İki önemli konuya vurgu yapmak istediğini belirten Kestelli, “İhracat bizim için çok hayati ve Avrupa Birliği en büyük pazarımız. Draghi’nin çok konuşulan son raporunda, Avrupa Birliği’nin dünya ekonomisindeki payının son 30 yılda yüzde 26’dan yüzde 17’ye gerilediğini görüyoruz. Tam üyeliği ulusal strateji yaptığımız en büyük ticari ortağımız Avrupa Birliği’nin durumunu iyi analiz edip çok boyutlu bir değerlendirme yapmamızın şart olduğunu düşünüyorum. İkinci konumuz, Türkiye’nin üretim gücündeki aşınma. Son dönemde tarım ve sanayi üretimindeki büyümenin ülkedeki toplam büyümenin altında seyretmesi, üretim kaslarımızın zayıfladığına işaret ediyor. Buraya özellikle dikkat çekmek istiyorum. Ekonomi yönetiminin, üretim kaslarımızı güçlü tutmak için acilen önlem alması gerekiyor. Çünkü Türkiye’nin dijital ve yeşil dönüşüm yolculuğunda üretim gücünü artırmaya çok ihtiyacı var. Ve son olarak hiç unutmayalım ki ülkemizin küresel sistemdeki siyasi ve ekonomik gücünü demokrasimizin niteliği ve hukuk devletinin sağlamlığı belirleyecektir. Bu konuda da önemli adımlar atılmasını bekliyoruz” şeklinde konuştu.

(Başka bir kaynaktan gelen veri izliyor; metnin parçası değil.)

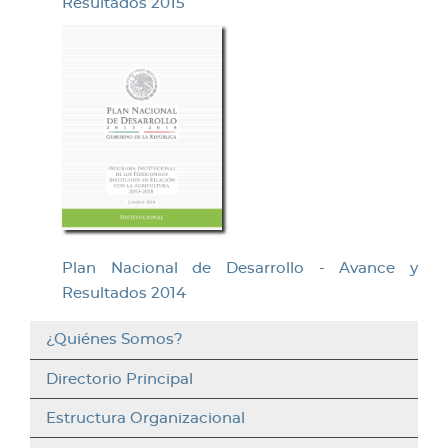
Resultados 2015
Plan Nacional de Desarrollo - Avance y
Resultados 2014
¿Quiénes Somos?
Directorio Principal
Estructura Organizacional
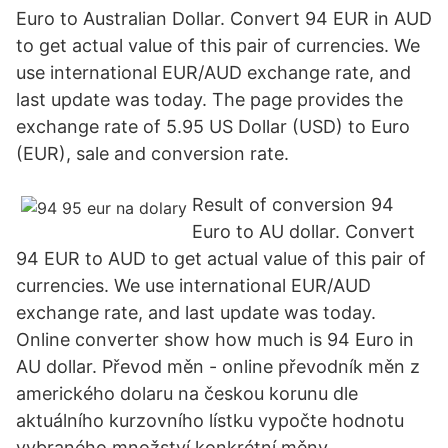
Euro to Australian Dollar. Convert 94 EUR in AUD
to get actual value of this pair of currencies. We
use international EUR/AUD exchange rate, and
last update was today. The page provides the
exchange rate of 5.95 US Dollar (USD) to Euro
(EUR), sale and conversion rate.
Result of conversion 94
Euro to AU dollar. Convert
94 EUR to AUD to get actual value of this pair of
currencies. We use international EUR/AUD
exchange rate, and last update was today.
Online converter show how much is 94 Euro in
AU dollar. Převod měn - online převodník měn z
amerického dolaru na českou korunu dle
aktuálního kurzovního lístku vypočte hodnotu
vybraného množství konkrétní měny.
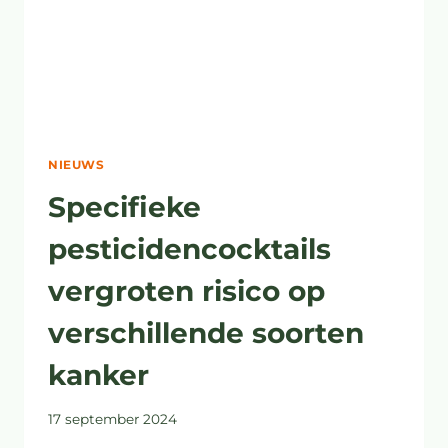
NIEUWS
Specifieke
pesticidencocktails
vergroten risico op
verschillende soorten
kanker
17 september 2024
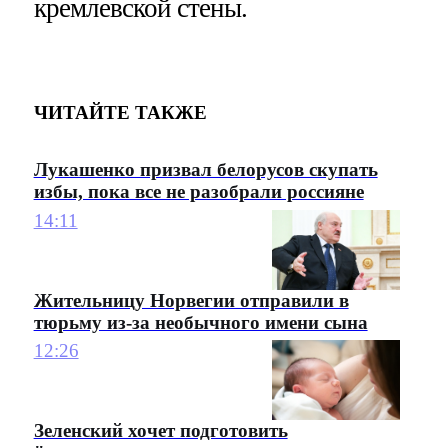
кремлевской стены.
ЧИТАЙТЕ ТАКЖЕ
Лукашенко призвал белорусов скупать
избы, пока все не разобрали россияне
14:11
Жительницу Норвегии отправили в
тюрьму из-за необычного имени сына
12:26
Зеленский хочет подготовить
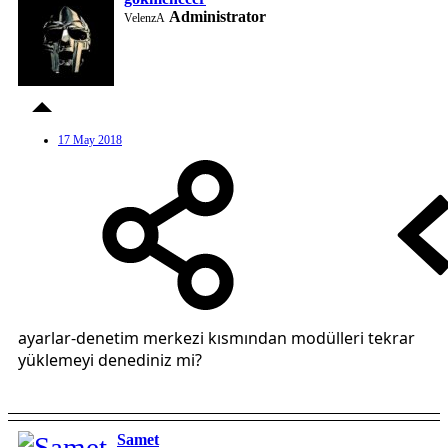
Administrator
VelenzA
17 May 2018
ayarlar-denetim merkezi kısmından modülleri tekrar
yüklemeyi denediniz mi?
Samet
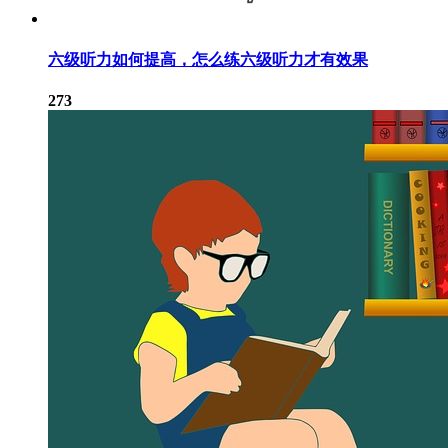
六级听力如何提高，怎么练六级听力才有效果
273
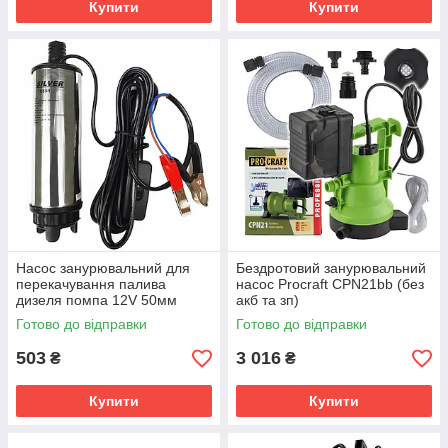
Купити
Купити
Насос занурювальний для
Бездротовий занурювальний
перекачування палива
насос Procraft CPN21bb (без
дизеля помпа 12V 50мм
акб та зп)
Silver S10851/12
Готово до відправки
Готово до відправки
503
3 016
₴
₴
Купити
Купити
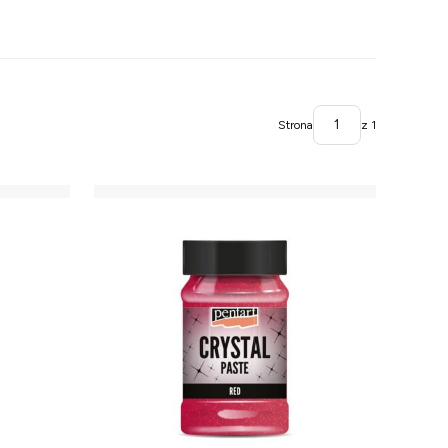
Strona
z 1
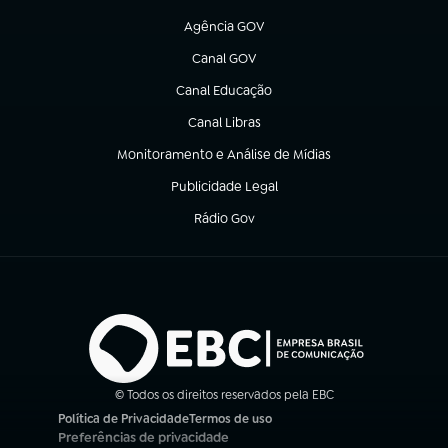
(abre em nova aba)
Agência GOV
(abre em nova aba)
Canal GOV
(abre em nova aba)
Canal Educação
(abre em nova aba)
Canal Libras
(abre em nova aba)
Monitoramento e Análise de Mídias
(abre em nova aba)
Publicidade Legal
(abre em nova aba)
Rádio Gov
(abre em nova aba)
© Todos os direitos reservados pela EBC
Política de Privacidade
Termos de uso
(abre em nova aba)
(abre em nova aba)
Preferências de privacidade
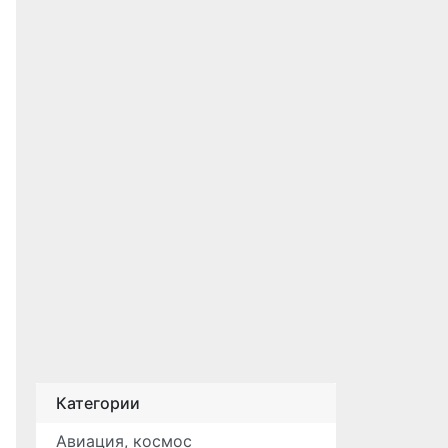
Категории
Авиация, космос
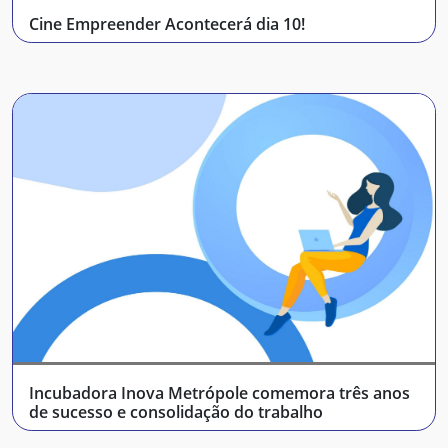
Cine Empreender Acontecerá dia 10!
Incubadora Inova Metrópole comemora três anos
de sucesso e consolidação do trabalho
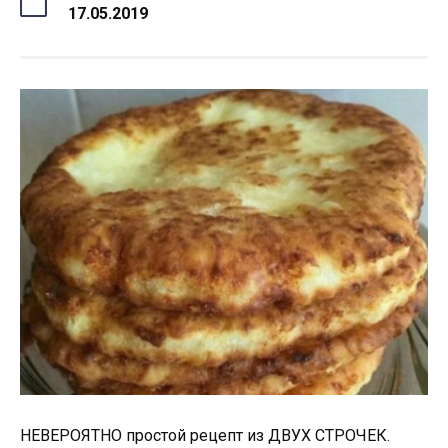
17.05.2019
НЕВЕРОЯТНО простой рецепт из ДВУХ СТРОЧЕК.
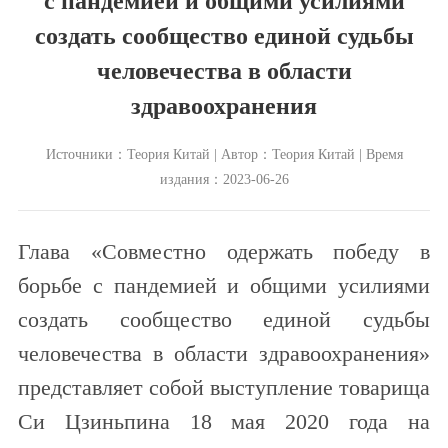
с пандемией и общими усилиями
создать сообщество единой судьбы
человечества в области
здравоохранения
Источники：Теория Китай | Автор：Теория Китай | Время
издания：2023-06-26
Глава «Совместно одержать победу в
борьбе с пандемией и общими усилиями
создать сообщество единой судьбы
человечества в области здравоохранения»
представляет собой выступление товарища
Си Цзиньпина 18 мая 2020 года на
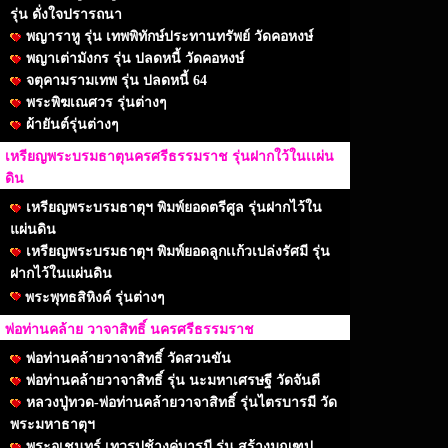
รุ่น ดั่งใจปรารถนา
พญาราหู รุ่น เทพพิทักษ์ประทานทรัพย์ วัดคอหงษ์
พญาเต่ามังกร รุ่น ปลดหนี้ วัดคอหงษ์
จตุคามรามเทพ รุ่น ปลดหนี้ 64
พระพิฆเณศวร รุ่นต่างๆ
ผ้ายันต์รุ่นต่างๆ
เหรียญพระบรมธาตุนครศรีธรรมราช รุ่นฝากใว้ในเเผ่น
ดิน
เหรียญพระบรมธาตุฯ พิมพ์ยอดตรีศูล รุ่นฝากไว้ใน
แผ่นดิน
เหรียญพระบรมธาตุฯ พิมพ์ยอดลูกเเก้วเปล่งรัศมี รุ่น
ฝากไว้ในแผ่นดิน
พระพุทธสิหิงค์ รุ่นต่างๆ
พ่อท่านคล้าย วาจาสิทธิ์ นครศรีธรรมราช
พ่อท่านคล้ายวาจาสิทธิ์ วัดสวนขัน
พ่อท่านคล้ายวาจาสิทธิ์ รุ่น นะมหาเศรษฐี วัดจันดี
หลวงปู่ทวด-พ่อท่านคล้ายวาจาสิทธิ์ รุ่นไตรบารมี วัด
พระมหาธาตุฯ
พระอุเชนทร์ เทวรูปช้างคู่บารมี รุ่น สร้างมณฑป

“İZMİR, SON ÜÇ YILIN EN YÜKSEK SEVİYESİNDE”
2024 yılı tarımsal ürünler dış ticaretinde bir önceki yıla göre hem İzmir özelinde hem de ülke genelinde olumlu gelişmelerin yaşandığını söyleyen Işınsu Kestelli, “Yılın ilk 10 ayında ihracatımız geçen yılın aynı dönemine göre yüzde 6 artarak 26,9 milyar dolara yükselirken, ithalatımız ise yüzde 12 azalarak 19,8 milyar dolara geriledi. İzmir’de ise aynı dönemde ihracatımız yüzde 7 artarak 3,6 milyar dolar olurken, ithalatımız yüzde 1 artış ile 2,2 milyar dolara çıktı. Şehir olarak ülkemiz tarımsal ürünler ihracatından aldığımız pay yüzde 13,5 ile son üç yılın en yüksek seviyesinde gerçekleşti. Tarımda ihracatın ithalatı karşılama oranı ise ülke genelinde yüzde 136, İzmir’de ise yüzde 167 oldu. Tarımsal ürünler ihracatımızdan yüzde 68 ile gıda ürünleri imalatı en yüksek payı alırken, bitkisel ve hayvansal ürünler yüzde 25 ile ikinci sırada yer aldı. İthalatımızda ise bitkisel ve hayvansal ürünler yüzde 46 ile birinci, gıda ürünleri imalatı ise yüzde 44 ile ikinci sırada. En çok ithal ettiğimiz ürünler olan yağlı tohumlar, hububat ve pamuk gibi hammadde üretiminde eksikliklerimiz bulunuyor. İhracatımızı ve tarımsal dış ticaretteki net gelir kazancımızı yükseltmek için açığımız bulunan bu ürünlerdeki üretimimizi artmak zorundayız. Tarım alanlarında artışın sınırlı kalacağını düşünürsek, verimliliğin yükseltilmek öncelikli hedeflerimizden birisi olmak zorunda. İzmir olarak tarımsal ürünler ihracatından tarihsel olarak var olan mukayeseli üstünlüğümüzü daha fazla kullanmalıyız. Özellikle yatırımları devam eden Tarıma Dayalı İhtisas Organize Sanayi Bölgelerinin devreye girmesi ile ihracatımızda bir sıçrama yaşayabileceğimizi düşünüyorum. Ayrıca, Borsa olarak, yeni yılda, ihracat yapan üye firma sayımızı artırmak için yeni çalışmalar başlatmayı planlıyoruz. Devam eden Tıbbi ve Aromatik Bitkiler UR-GE projemize sizlerin de katılımı ile farklı ürünler için yeni projeler ekleyebilir, ihracat yapan üyelerimizin ihracatını artırabilir, ihracat yapmayan firmalarımızı ise ihracat yapar hale getirebiliriz. “ dedi.